The costs from previous studies maybe inflated from this study since they included chemotherapy and other medical services, such as laboratory tests, radiology, or other services within their costs. Previous studies have reported increase in costs with more adverse events due to hospitalizations, and we also observed a similar trend in this study where patients who have multiple EOC per adverse events category, incurred more costs, primarily driven by hospitalization rates.5–9 In this study, we also observed that anemia, neutropenia, nausea/vomiting, infection/pyrexia, and peripheral neuropathy were prevalent adverse events as demonstrated in previous studies.5–9 However, with differences in patient characteristics, and their individual prognosis, the rates vary. Prior studies all had different populations. Hurvitz et al5 and Hansen et al6 included patient populations from a commercial health plan younger than 65 years. Our population had both commercial and Medicare patients ≥18 years of age. Hassett et al7 used a sample of patient with mBC who were younger than 64 years. They also added expenditures for procedures or administration of chemotherapy medications, which were considered as ambulatory expenditures. The chemotherapy-related adverse events were identified using hospitalization or ER visit only. Du et al8 evaluated women with all stages of breast cancer, aged ≥65 years, and also used hospital visits to identify adverse events.
Overall, patients with mBC who receive chemotherapy are likely to experience an adverse event. These patients will incur higher costs to the health care system related to more health care visits, prescribing or administrating of other medications to alleviate the adverse events, and finally, cause a dose delay, dose discontinuation, or dose reduction to the chemotherapy regimen.18 All these impact the patient and health care system directly.
There are some limitations with the data. All adverse events were identified with diagnosis and procedural codes, and laboratory data were not used to confirm specific adverse events such as anemia, leukopenia, neutropenia, or thrombocytopenia. Differences between the adverse events identified in this study versus those reported by clinical trials may be due to differences in patients’ demographic characteristics, prognoses within their disease state, and the use of various diagnosis and procedure codes rather than direct clinical assessment. There could also be an underestimation of the other medications used to help treat these adverse events because we used the dispense date between each EOC that was created and not dates between the 2-week gap.

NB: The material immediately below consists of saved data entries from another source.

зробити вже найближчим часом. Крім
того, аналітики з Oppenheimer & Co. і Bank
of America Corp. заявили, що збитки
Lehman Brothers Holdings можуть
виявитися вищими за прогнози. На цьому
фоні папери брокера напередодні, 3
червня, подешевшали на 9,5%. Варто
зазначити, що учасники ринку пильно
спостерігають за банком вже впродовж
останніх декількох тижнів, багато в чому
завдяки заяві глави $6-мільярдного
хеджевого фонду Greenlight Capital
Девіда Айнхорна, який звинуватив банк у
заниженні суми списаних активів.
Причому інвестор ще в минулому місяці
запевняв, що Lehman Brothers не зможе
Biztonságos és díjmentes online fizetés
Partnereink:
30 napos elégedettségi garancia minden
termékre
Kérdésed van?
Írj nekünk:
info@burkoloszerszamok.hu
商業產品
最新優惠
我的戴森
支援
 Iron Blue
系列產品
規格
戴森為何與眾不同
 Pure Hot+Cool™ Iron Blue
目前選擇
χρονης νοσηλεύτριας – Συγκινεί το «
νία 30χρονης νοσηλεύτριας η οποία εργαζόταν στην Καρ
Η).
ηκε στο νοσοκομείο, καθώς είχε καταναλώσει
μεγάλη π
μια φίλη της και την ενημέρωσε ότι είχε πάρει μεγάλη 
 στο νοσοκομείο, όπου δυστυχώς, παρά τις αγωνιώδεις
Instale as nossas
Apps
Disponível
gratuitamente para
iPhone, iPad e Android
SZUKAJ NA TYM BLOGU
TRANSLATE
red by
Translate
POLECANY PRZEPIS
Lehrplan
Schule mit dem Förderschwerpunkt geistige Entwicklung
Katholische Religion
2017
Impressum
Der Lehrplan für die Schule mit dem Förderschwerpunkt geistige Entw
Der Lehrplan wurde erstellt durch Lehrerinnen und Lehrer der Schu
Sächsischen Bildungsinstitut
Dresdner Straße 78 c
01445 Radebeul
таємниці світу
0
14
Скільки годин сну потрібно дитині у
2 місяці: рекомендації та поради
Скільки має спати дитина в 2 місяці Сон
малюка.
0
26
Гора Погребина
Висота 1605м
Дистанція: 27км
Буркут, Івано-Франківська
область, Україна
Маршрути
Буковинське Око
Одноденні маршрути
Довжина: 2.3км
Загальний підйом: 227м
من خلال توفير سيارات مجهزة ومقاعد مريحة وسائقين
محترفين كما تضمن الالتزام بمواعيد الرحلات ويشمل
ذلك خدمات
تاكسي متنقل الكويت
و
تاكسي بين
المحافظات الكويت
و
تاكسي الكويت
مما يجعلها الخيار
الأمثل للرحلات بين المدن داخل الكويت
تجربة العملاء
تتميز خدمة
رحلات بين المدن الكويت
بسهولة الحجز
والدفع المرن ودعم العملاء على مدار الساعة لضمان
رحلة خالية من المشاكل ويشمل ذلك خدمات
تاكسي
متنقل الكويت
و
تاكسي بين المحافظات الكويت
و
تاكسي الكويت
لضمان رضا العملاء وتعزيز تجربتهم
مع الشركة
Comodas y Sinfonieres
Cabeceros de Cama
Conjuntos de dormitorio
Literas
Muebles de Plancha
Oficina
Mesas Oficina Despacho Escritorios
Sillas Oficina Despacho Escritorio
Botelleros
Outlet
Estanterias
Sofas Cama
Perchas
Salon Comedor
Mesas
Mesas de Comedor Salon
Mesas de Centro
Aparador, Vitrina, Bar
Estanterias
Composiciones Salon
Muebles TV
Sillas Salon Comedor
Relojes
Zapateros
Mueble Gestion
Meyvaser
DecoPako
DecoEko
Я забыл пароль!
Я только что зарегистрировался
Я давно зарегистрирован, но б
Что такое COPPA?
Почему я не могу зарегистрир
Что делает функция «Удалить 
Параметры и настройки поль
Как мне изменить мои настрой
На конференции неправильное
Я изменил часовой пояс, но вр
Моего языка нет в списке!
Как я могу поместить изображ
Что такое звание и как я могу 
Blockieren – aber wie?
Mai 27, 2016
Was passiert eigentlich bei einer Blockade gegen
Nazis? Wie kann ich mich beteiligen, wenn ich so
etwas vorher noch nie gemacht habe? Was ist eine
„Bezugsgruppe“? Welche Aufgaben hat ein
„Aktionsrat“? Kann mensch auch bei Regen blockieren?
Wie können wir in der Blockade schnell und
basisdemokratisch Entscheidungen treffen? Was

We included the most common adverse events in patients using chemotherapy from the literature and previous clinical trials; however, we did not include all adverse events. One common adverse event is fatigue, and since this is a patient-reported event, we could not identify fatigue using diagnosis codes. We did not evaluate human epidermal growth factor receptor 2-positive or -negative status or evaluate targeted therapies in our sample, thus our sample consisted of patients on chemotherapy only. We also evaluated our databases to identify first-line chemotherapy regimens 12 months prior index date and could only capture what was found in our pharmacy databases and capture any chemotherapy dispensed outside of KPSC if a patient filled their prescription at a non-KPSC facility. Some patients could have been exposed to taxane utilization or possible use of systemic therapy in the adjuvant setting not within KPSC; however, we retrieved all claims, and we required that patients had membership and drug benefit eligibility as well during 6 months prior to index date. The results may not be generalizable to those patients who received another type of treatment or targeted therapies, since we evaluated chemotherapy only. The costs could be underestimated since we only evaluated the cost of the visit and not how the EOC was managed, for example, we did not capture how long each outpatient or ER visit was and what type of management (laboratory work, X-rays, consultations by different staff, procedures, etc.) was performed during the visit. All these have additional costs attributed to the EOC, but this is not included in this study. Finally, when we evaluated adverse events, we could not report what grade (3 or 4) or apply a scale of severity to them; however, if a patient was admitted to the hospital, this was an assumption that it had a level of severity.